START DATASET CONTENT

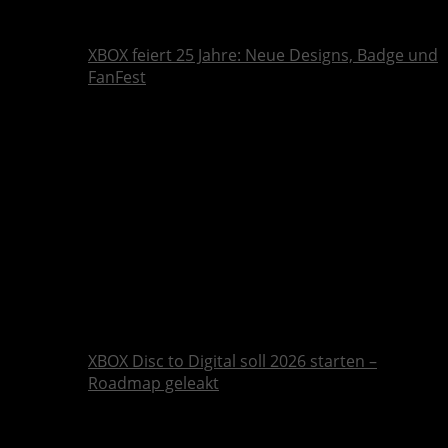
XBOX feiert 25 Jahre: Neue Designs, Badge und
FanFest
XBOX Disc to Digital soll 2026 starten –
Roadmap geleakt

END DATASET CONTENT

[WHAT THE TASK ASKS]
Write out every line of the listing exactly as written, and leave the pictures out.

[OUTPUT]
XBOX feiert 25 Jahre: Neue Designs, Badge und
FanFest
XBOX Disc to Digital soll 2026 starten –
Roadmap geleakt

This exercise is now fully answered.